» **Exercise requirements**: Give again, exactly as written, each line of the material below starting at the line that contains "Volume два раза в неделю." and ending at the line that contains "271 Jardim P". Both ends count, and no other line does.

» **Records provided**:
◆ ◆ ◆
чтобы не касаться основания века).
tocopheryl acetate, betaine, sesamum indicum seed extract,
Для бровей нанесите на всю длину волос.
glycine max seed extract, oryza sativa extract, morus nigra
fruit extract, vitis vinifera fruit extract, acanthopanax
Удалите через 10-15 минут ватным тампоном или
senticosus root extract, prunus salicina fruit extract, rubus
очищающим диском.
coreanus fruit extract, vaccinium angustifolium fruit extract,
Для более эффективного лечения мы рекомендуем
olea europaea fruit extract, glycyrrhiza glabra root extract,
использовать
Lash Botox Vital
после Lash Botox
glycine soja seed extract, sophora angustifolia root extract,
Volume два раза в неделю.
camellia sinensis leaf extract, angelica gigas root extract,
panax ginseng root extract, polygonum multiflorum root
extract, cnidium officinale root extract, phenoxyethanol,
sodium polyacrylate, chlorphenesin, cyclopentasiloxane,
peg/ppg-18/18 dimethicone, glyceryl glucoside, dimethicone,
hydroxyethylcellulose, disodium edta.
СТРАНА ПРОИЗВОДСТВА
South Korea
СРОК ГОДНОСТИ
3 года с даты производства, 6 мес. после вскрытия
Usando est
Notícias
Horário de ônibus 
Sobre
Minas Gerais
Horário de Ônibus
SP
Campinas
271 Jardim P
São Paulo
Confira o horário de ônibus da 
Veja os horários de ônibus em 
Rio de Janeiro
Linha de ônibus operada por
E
◆ ◆ ◆
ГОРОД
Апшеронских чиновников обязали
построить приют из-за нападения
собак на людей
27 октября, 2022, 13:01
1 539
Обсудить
◆ ◆ ◆
» **Result for this exercise**:
Volume два раза в неделю.
camellia sinensis leaf extract, angelica gigas root extract,
panax ginseng root extract, polygonum multiflorum root
extract, cnidium officinale root extract, phenoxyethanol,
sodium polyacrylate, chlorphenesin, cyclopentasiloxane,
peg/ppg-18/18 dimethicone, glyceryl glucoside, dimethicone,
hydroxyethylcellulose, disodium edta.
СТРАНА ПРОИЗВОДСТВА
South Korea
СРОК ГОДНОСТИ
3 года с даты производства, 6 мес. после вскрытия
Usando est
Notícias
Horário de ônibus 
Sobre
Minas Gerais
Horário de Ônibus
SP
Campinas
271 Jardim P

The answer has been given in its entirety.